Cuando salí del estado de expansión de conciencia, sólo pude sentir gratitud en el cuerpo, armonía. Decidí salir a leer mientras tomaba una infusión y empezaron a rodearme algunas moscas y entendí que había un movimiento más que quería hacer acerca de Thomas. Asique me acerqué al altar, encendí una vela y le hablé al maestro fuego, indicándole qué esta luz era encendida para que el alma de Thomas pueda elevarse en paz y continuar sus ciclos de aprendizaje entre existencia y existencia, que lo liberaba, que liberaba toda la energía estancada que había a su alrededor, que llevaba luz, no sólo para su alma, sino para su cuerpo y para ese lugar, esa casa en donde aún estaban las moscas.

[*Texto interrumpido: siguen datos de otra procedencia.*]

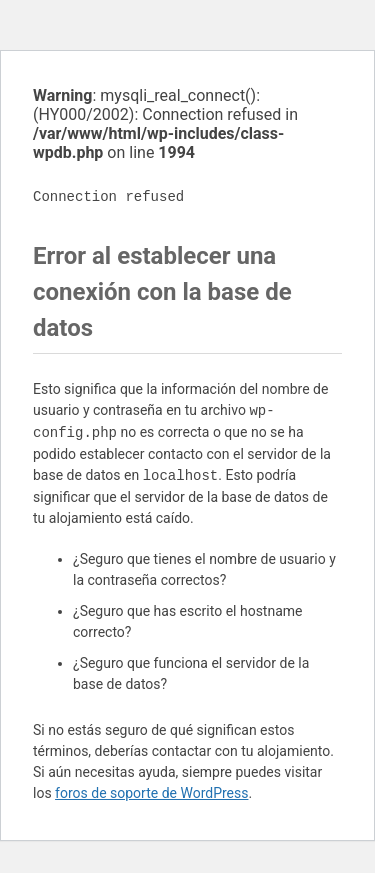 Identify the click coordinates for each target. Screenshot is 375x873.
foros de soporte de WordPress (151, 793) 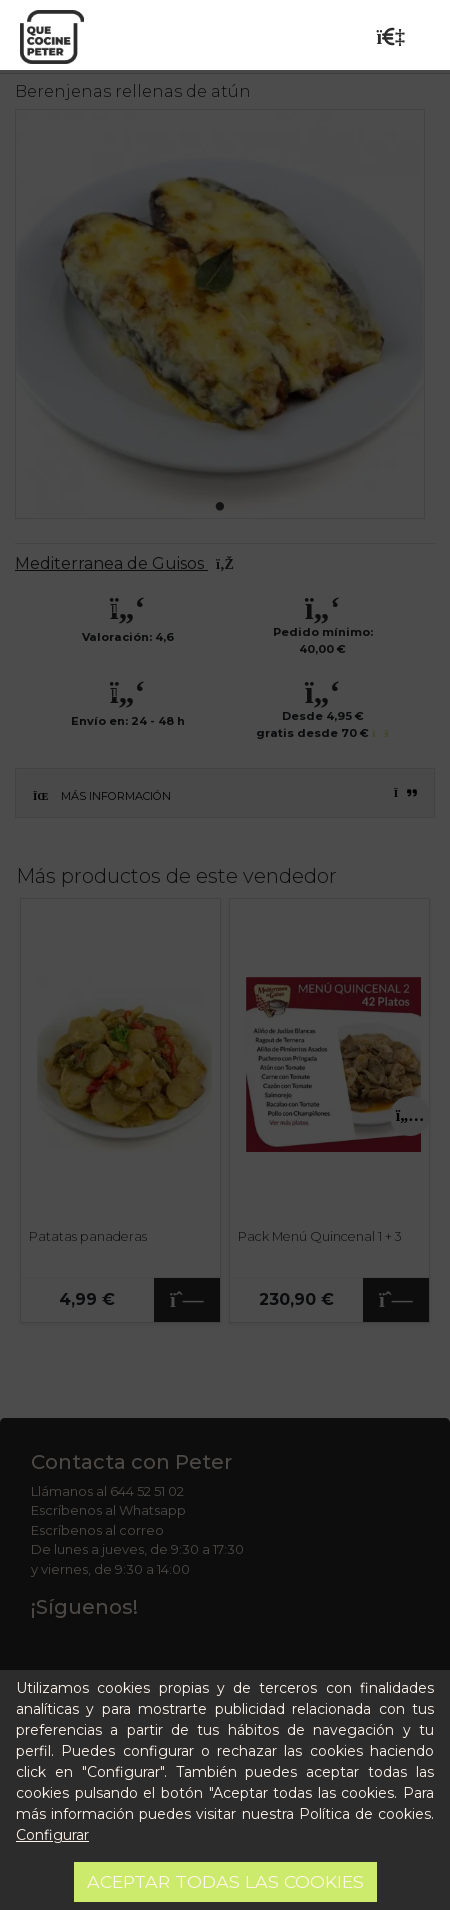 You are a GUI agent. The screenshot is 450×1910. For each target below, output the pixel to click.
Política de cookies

Eleve la frecuencia de esa casa y así libere toda la energía que había quedado bloqueada. Aceptando que vuelva a mí ese fragmento de alma que vivió en Thomas, que habite mi corazón, acepto la sabiduría que trae, la música, la abundancia, el amor, la buena salud… el éxito y me abro al amor hoy cinco de marzo de 2025 me abro al amor y me brindó a la vida.